Essen. Hans Steinbichler verfilmt den Bestseller über das harte Leben eines Waisenjungen in den Alpen. Oft herb und lakonisch, dann wieder atemberaubend.

Österreich, Anfang 1900. Der Waisenjunge Andreas Egger wächst beim Bauern Kranzstocker auf. Der verprügelt ihn so brutal, dass seine Beine brechen und er fortan hinkt. Als junger Mann heuert Egger beim Seilbahnbau an. Er spart sich eine Hütte zusammen, lernt die junge Marie kennen. Doch auch dieses Glück ist nicht von Dauer. Egger zieht in Hitlers Krieg.

„Ein ganzes Leben“ voller Entbehrungen und harter Arbeit beschreibt Hans Steinbichler in seinem gleichnamigen Film. Vorlage ist der Bestseller-Roman von Robert Seethaler von 2014. Jetzt kommt das raue Alpen-Epos in die Kinos.

„Ein ganzes Leben“: August Zirner spielt den alten Andreas, Stefan Gorski den erwachsenen

Und mit ihm eine Erzählung, die über ein halbes Jahrhundert Geschichte umspannt. Anfangs fährt der Bub Andreas (Ivan Gustafik) mit dem Pferdekarren vor – am Schluss wird er als Senior (August Zirner) in den Bus steigen. Er will bis zur Endstation, weil er ja nie herausgekommen ist aus seinem Tal. Kurz zuvor haben die Menschen dort die Mondlandung im Fernsehen angeschaut. Dazwischen liegt eine zweistündige Filmbiografie, ein moderner Heimatfilm, der einem mit seiner Wucht den Atem verschlagen kann, die meiste Zeit jedoch lakonisch Eggers Leben nachzeichnet, von der Jugend bis in die 70er. Immer aus seiner Perspektive. „Also: Das Leben ist ein Leben. Und jedes Leben reduziert sich auf das pure Dasein“: Seethalers Sätze stehen über dem Drama.

Im Erwachsenenalter spielt Stefan Gorski die Rolle des Egger. Man nimmt ihm den stolzen, starken Eigenbrötler ab, der nie klagt und sein Schicksal erträgt. Egger stellt den Lauf der Dinge nicht in Frage. Er macht einfach weiter.
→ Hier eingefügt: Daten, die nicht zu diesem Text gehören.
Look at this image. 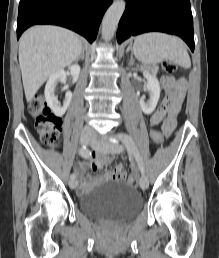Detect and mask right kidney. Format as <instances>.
Returning a JSON list of instances; mask_svg holds the SVG:
<instances>
[{
	"mask_svg": "<svg viewBox=\"0 0 219 258\" xmlns=\"http://www.w3.org/2000/svg\"><path fill=\"white\" fill-rule=\"evenodd\" d=\"M69 70L73 77V82H76L80 74V66L77 64L71 65L69 66ZM65 80L66 73L64 70H60L49 77L45 86V100L53 113L58 117H62L65 114L72 99V93L70 91L66 92L65 100L63 105H61L58 103L57 97L55 96L54 91L57 83L65 82Z\"/></svg>",
	"mask_w": 219,
	"mask_h": 258,
	"instance_id": "obj_1",
	"label": "right kidney"
}]
</instances>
Eine Stunde wird es dauern, bis es Marie (Julia Franz Richter) gelingt, ein Lächeln auf sein Gesicht zu zaubern.

„Ein ganzes Leben“: Robert Stadlober ist als Wirt kaum wiederzuerkennen, so gut arbeitet die Maske

Steinbichler setzt den beschwerlichen Alltag authentisch in Szene. Armin Franzen (Kamera) steuert Naturaufnahmen bei, die spektakulär sind und bedrohlich zugleich: eine archaische Welt, die den Menschen einiges abverlangt. Und so sind sie auch kantig wie die Felsen, diese Dorfbewohner: stoisch, gottesfürchtig, mit Gesichtern gezeichnet von Sonne, Wind und Kälte. Die Maske hat derart gute Arbeit geleistet, dass etwa Robert Stadlober als Wirt kaum wiederzuerkennen ist.

Dabei ist die Schwermut allgegenwärtig. Es wird viel gelitten, viel entbehrt und kaum gesprochen und wenn, dann fallen Sätze wie „Hier stirbt man allein“. Und so ist dieser Film letzten Endes wie die Bergwelt, die ihn umgibt: von herber, einnehmender Schönheit, aber auch schwer zugänglich. Ein Marsch, kein Spaziergang. Man sollte wissen, worauf man sich einlässt.